不一会儿,门开了。甄淼面无表情地看了看段冉端着的饭菜,转身坐回了床上。
段冉把托盘放在桌上,“知道你胃口不好,向炎专门熬了些粥,再备了些小吃。你不尝一尝么?”
一听是向炎做的,甄淼忍不住多看了几眼,吞了吞口水,“……卓玥他,吃了么?”
段冉笑了笑,“有冷琴在,卓玥能不吃么?”
冷琴硬逼人吃喝的本事,甄淼可是领教过的。脑海里幻想着卓玥在冷琴的手段下,被卸了下巴强行灌入食物的场面,甄淼打了个冷战,瞧了瞧段冉温和的脸,揣摩着她若不吃,会不会又遭卧床时期那非人的虐待。
段冉知道甄淼定又想起了那些不好的回忆,笑得有些苦涩,“淼淼,你先吃点东西,然后跟我说说,今天究竟怎么回事,可好?”
甄淼犹豫了一会儿,终还是挪到了桌边,乖乖地拿起那碗粥喝了下去。向炎熬小米红枣粥,滑润可口,补血补气。甄淼三口两口就喝了个精光。她再看看碟子里的小吃,是粒粒饱满的红枣蜜饯,也是补血的食物,便也把它们都扫进了肚子里。

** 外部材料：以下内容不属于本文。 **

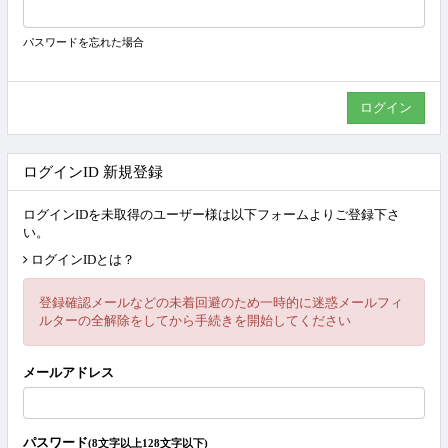
パスワードを忘れた場合
ログインID 新規登録
ログインIDを未取得のユーザー様は以下フォームよりご登録下さ
い。
ログインIDとは？
登録確認メールなどの未着回避のため一時的に迷惑メールフィ
ルターの全解除をしてから手続きを開始してください
メールアドレス
パスワード
(8文字以上128文字以下)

静静看甄淼吃完东西,段冉收拾一番,端了托盘出去,随后,又端个杯子进来,“冷琴煮的参茶,说给你宁神养气。”
甄淼接过杯子。暖暖的感觉,透过微凉的指尖,直传入她的心里。她轻叹一声,“对不起。我一个人发脾气,却害得你们几个人都跟着受累。”
段冉揉了揉她的秀发,“我们没事。最重要的是你没事就好。来,跟我说说,今天发生了什么事。”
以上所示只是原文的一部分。